**ABOUT THIS EXERCISE**:
What lines below mention the word "Assinante"? Copy each one.

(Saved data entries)
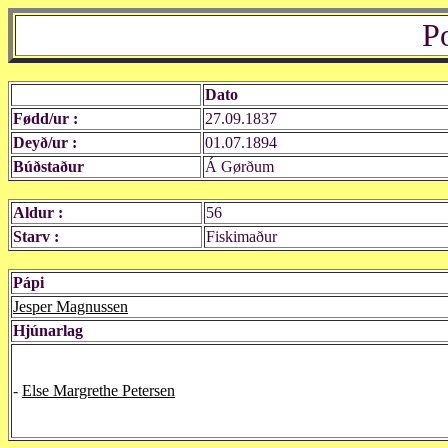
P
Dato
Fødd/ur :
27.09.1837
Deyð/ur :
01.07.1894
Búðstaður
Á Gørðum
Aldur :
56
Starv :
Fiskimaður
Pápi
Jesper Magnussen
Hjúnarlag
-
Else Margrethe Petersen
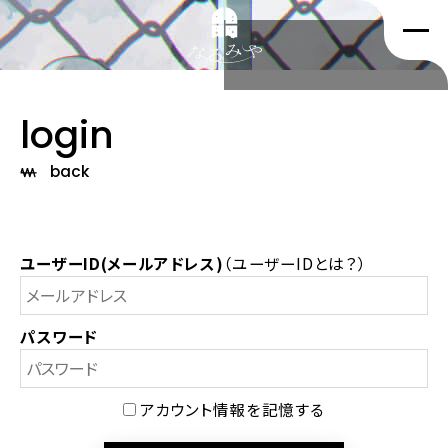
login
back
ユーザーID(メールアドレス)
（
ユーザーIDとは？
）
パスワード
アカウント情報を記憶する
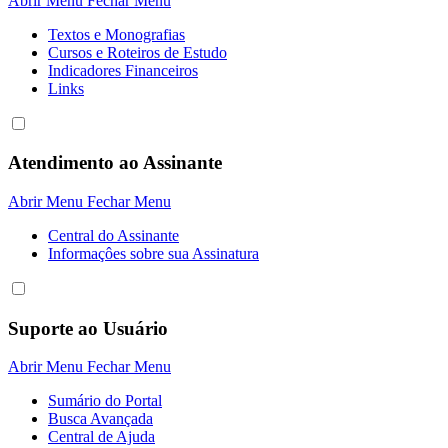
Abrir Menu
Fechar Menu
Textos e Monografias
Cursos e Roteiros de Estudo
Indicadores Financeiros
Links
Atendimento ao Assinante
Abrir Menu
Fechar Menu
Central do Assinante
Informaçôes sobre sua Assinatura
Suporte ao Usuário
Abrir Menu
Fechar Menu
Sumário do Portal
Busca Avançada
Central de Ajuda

* * *

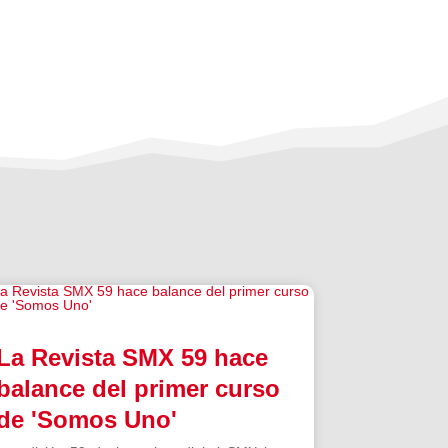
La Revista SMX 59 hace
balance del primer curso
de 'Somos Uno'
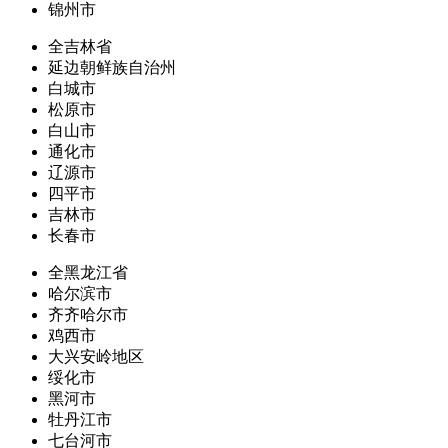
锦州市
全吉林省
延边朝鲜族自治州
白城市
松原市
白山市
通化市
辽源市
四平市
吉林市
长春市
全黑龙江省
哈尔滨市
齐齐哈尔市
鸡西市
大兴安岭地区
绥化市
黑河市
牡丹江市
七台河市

**ANSWER TO THE EXERCISE**:
Atendimento ao Assinante
Central do Assinante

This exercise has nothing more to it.